Work instructions - Leave out the pictures, then output the lines of the records below from the first through the one containing "Katalog (537, 269)".

Collected data:
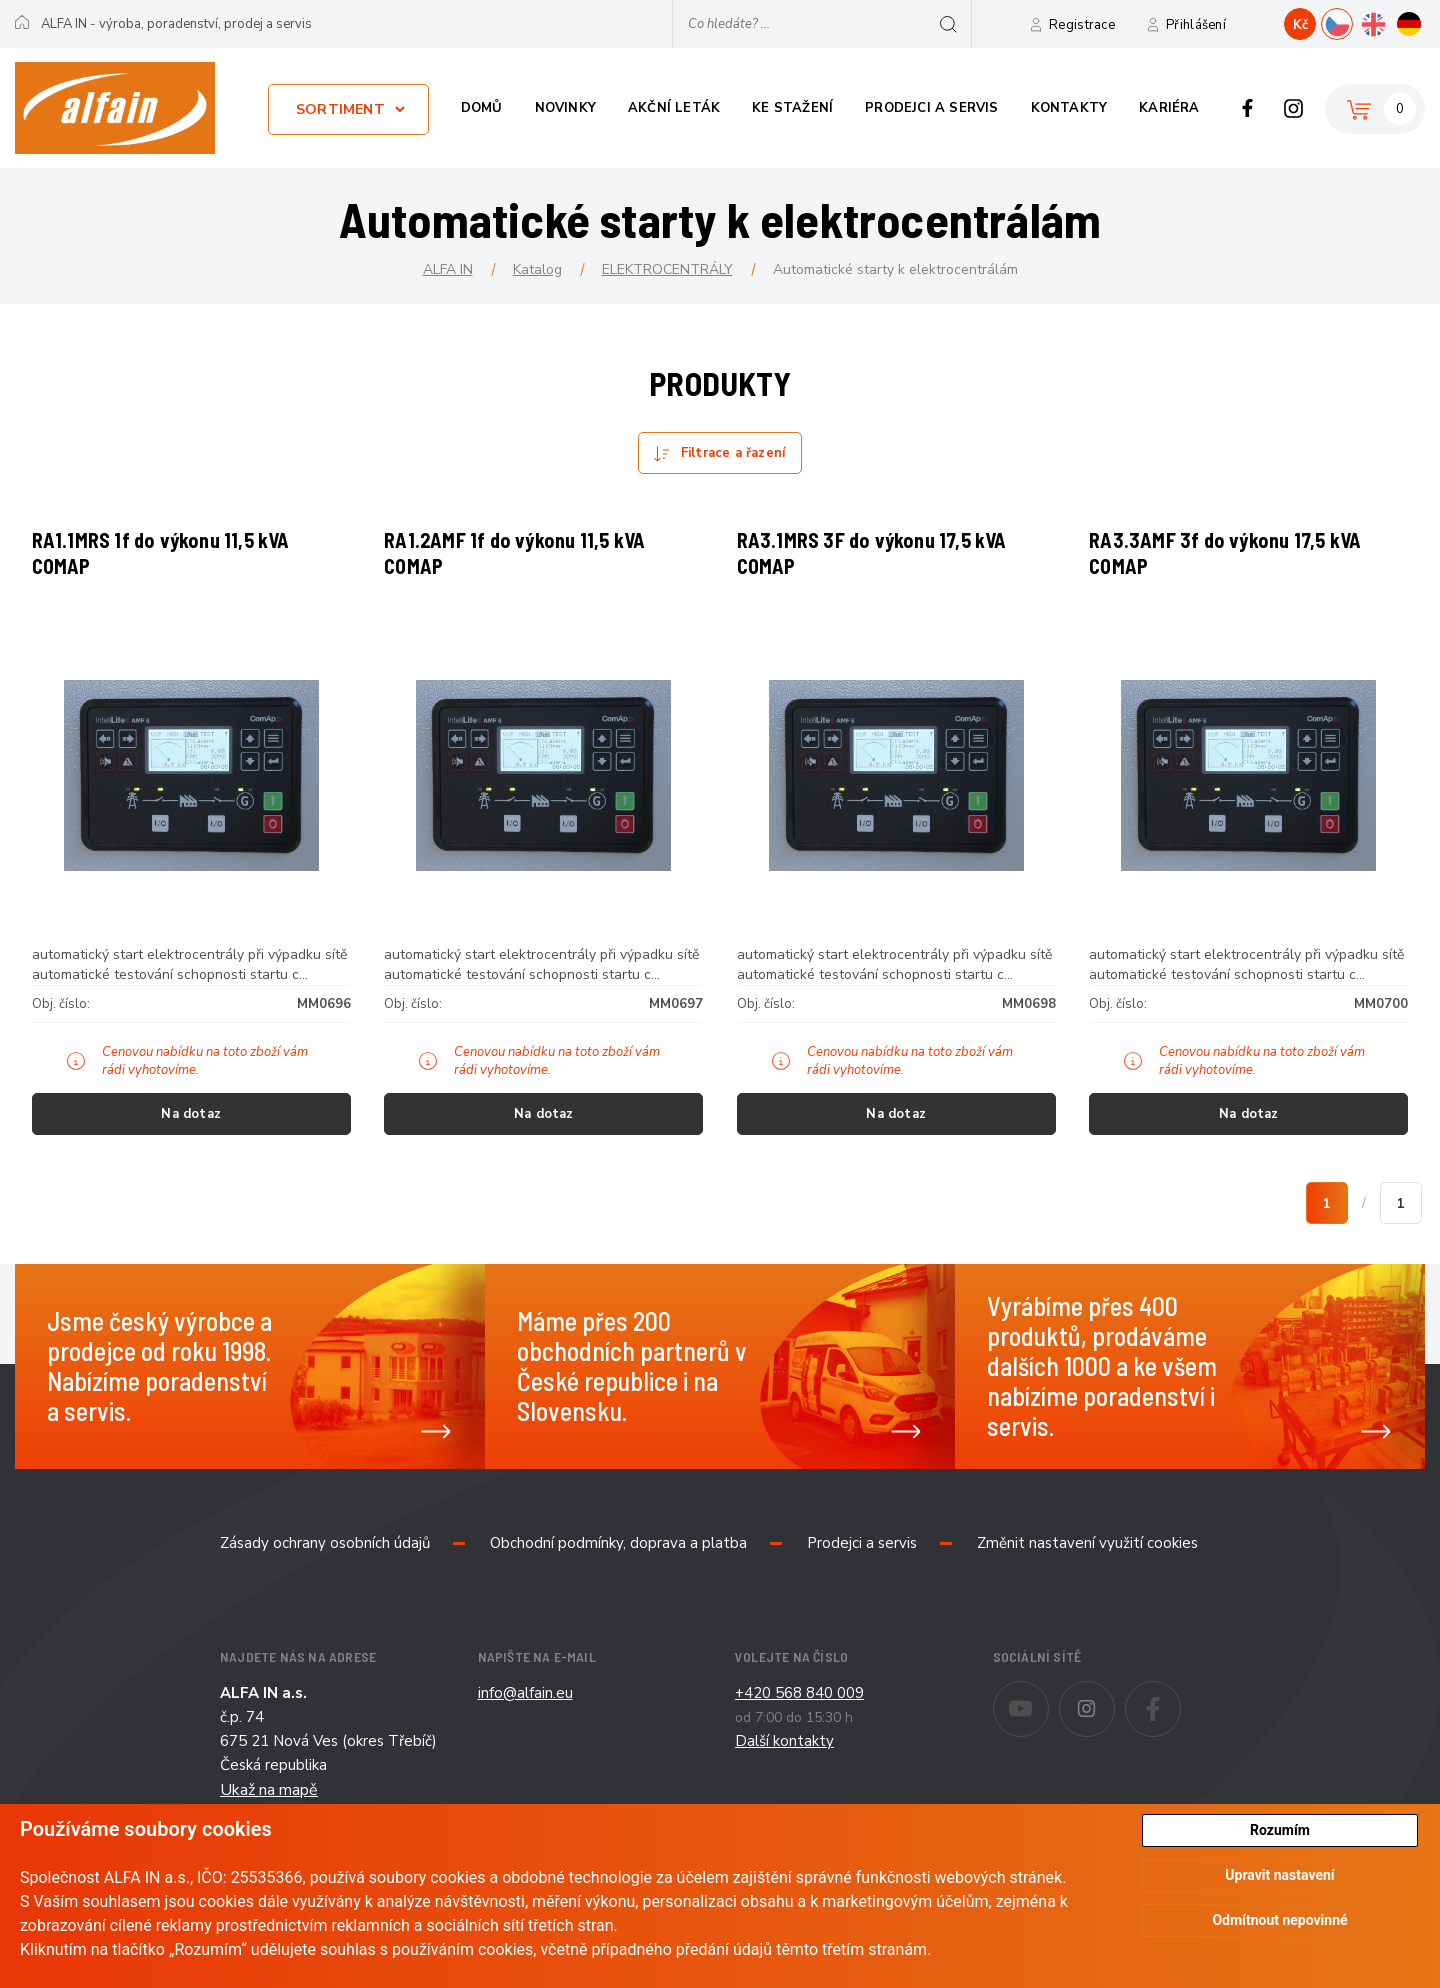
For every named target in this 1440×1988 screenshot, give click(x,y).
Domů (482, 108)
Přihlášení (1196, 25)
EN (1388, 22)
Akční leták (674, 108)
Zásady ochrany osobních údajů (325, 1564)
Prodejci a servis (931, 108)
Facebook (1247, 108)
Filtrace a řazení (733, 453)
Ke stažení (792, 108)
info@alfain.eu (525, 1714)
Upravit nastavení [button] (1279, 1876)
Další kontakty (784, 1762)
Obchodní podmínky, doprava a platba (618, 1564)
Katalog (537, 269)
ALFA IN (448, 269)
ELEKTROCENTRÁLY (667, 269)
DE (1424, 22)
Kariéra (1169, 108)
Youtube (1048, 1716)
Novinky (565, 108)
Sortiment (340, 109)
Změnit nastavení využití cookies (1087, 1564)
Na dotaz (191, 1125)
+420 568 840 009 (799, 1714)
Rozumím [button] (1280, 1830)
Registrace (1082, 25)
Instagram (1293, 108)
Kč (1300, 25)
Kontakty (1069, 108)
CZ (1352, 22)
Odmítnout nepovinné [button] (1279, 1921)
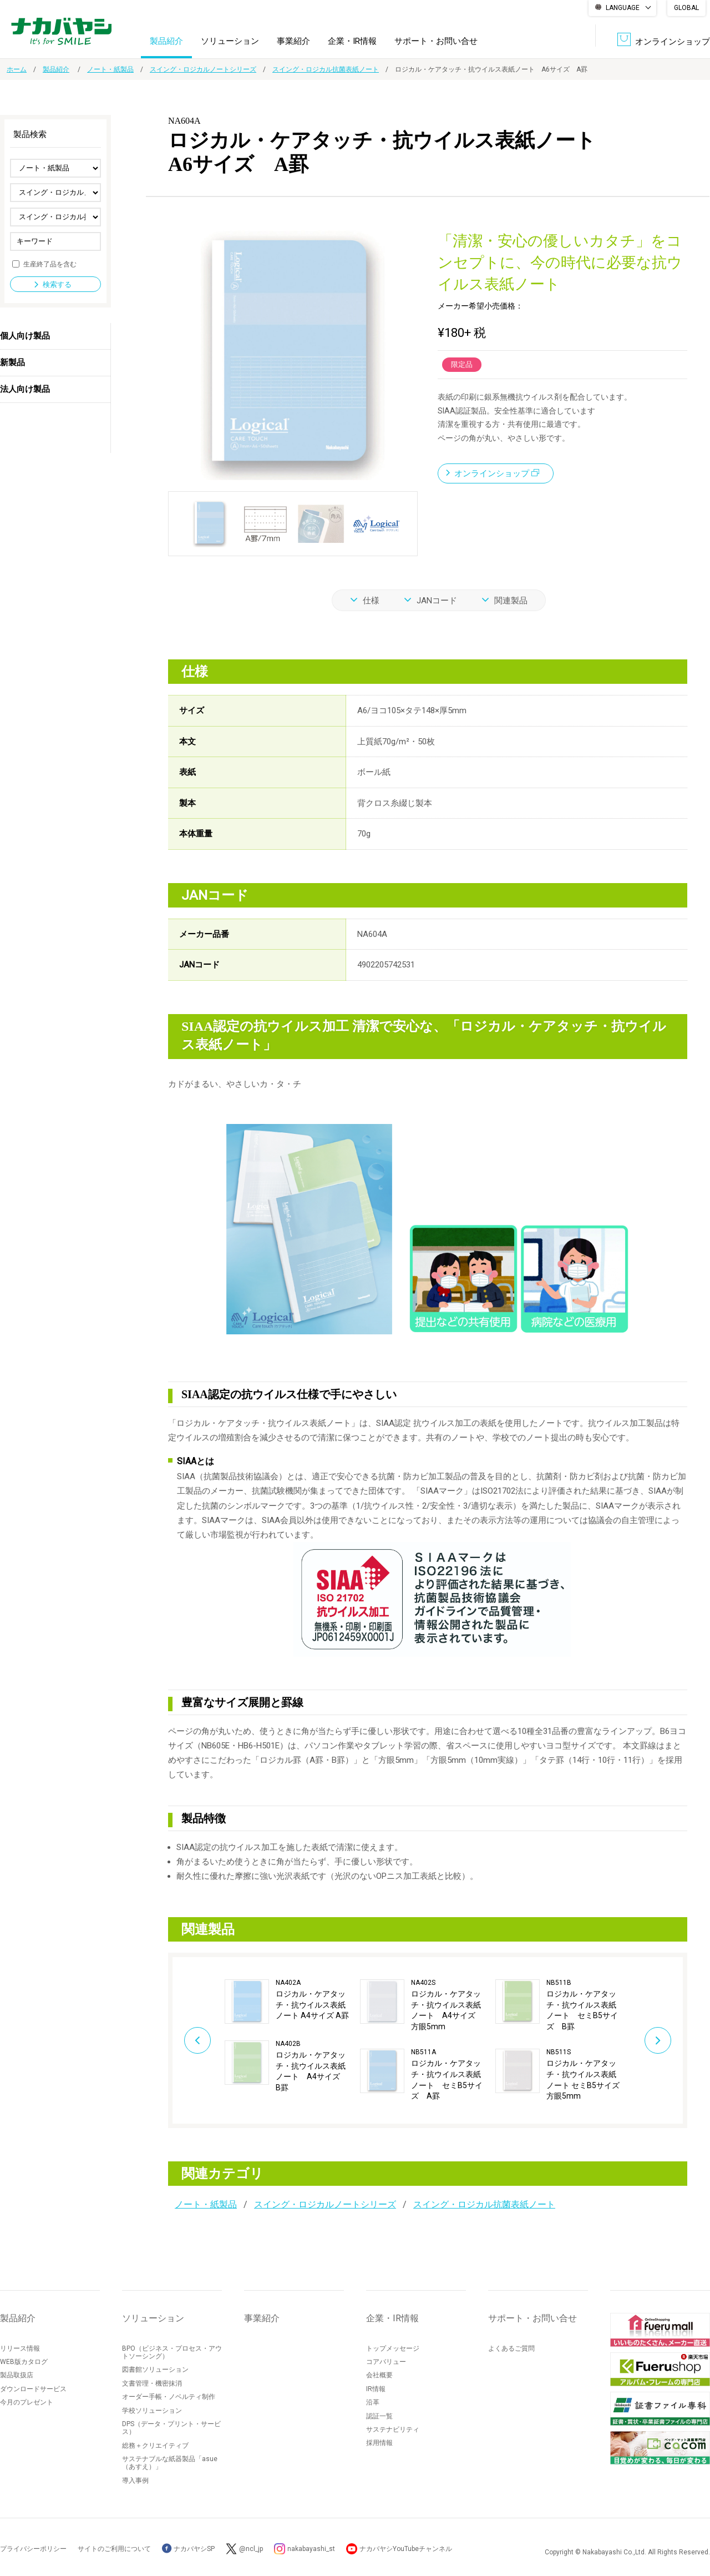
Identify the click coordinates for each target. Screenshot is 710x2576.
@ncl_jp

Answer -
For every named target in this 1440×1988 screenshot, give click(x,y).
Domů (482, 108)
Přihlášení (1196, 25)
EN (1388, 22)
Akční leták (674, 108)
Zásady ochrany osobních údajů (325, 1564)
Prodejci a servis (931, 108)
Facebook (1247, 108)
Filtrace a řazení (733, 453)
Ke stažení (792, 108)
info@alfain.eu (525, 1714)
Upravit nastavení [button] (1279, 1876)
Další kontakty (784, 1762)
Obchodní podmínky, doprava a platba (618, 1564)
Katalog (537, 269)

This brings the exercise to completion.